_Task directions_
Down to the final line, print the records below exactly and without pictures.

** Opening Data provided block **

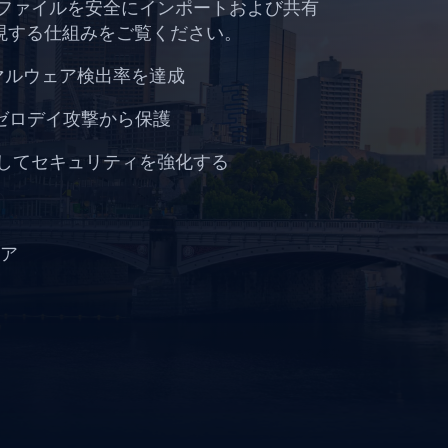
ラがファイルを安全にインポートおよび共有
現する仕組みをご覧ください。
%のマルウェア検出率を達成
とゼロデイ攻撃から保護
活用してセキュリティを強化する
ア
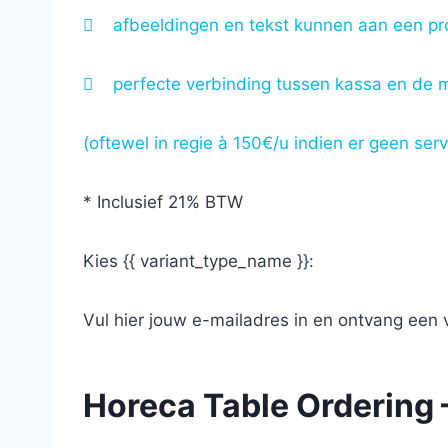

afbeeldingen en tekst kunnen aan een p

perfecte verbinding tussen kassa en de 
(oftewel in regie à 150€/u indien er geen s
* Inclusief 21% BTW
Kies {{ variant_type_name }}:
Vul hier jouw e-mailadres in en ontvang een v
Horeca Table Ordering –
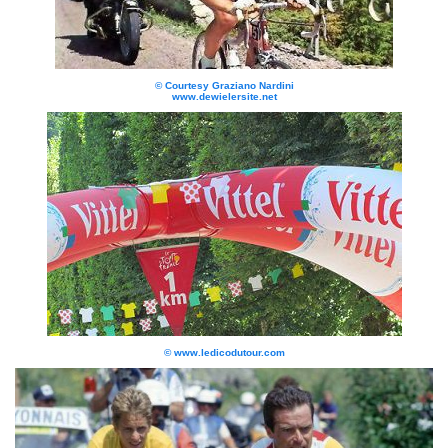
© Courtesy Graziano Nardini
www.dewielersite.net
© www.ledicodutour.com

** Closing Data provided block **

_Response area_
ラがファイルを安全にインポートおよび共有
現する仕組みをご覧ください。
%のマルウェア検出率を達成
とゼロデイ攻撃から保護
活用してセキュリティを強化する
ア

afbeeldingen en tekst kunnen aan een p

perfecte verbinding tussen kassa en de 
(oftewel in regie à 150€/u indien er geen s
* Inclusief 21% BTW
Kies {{ variant_type_name }}:
Vul hier jouw e-mailadres in en ontvang een v
Horeca Table Ordering –
© Courtesy Graziano Nardini
www.dewielersite.net
© www.ledicodutour.com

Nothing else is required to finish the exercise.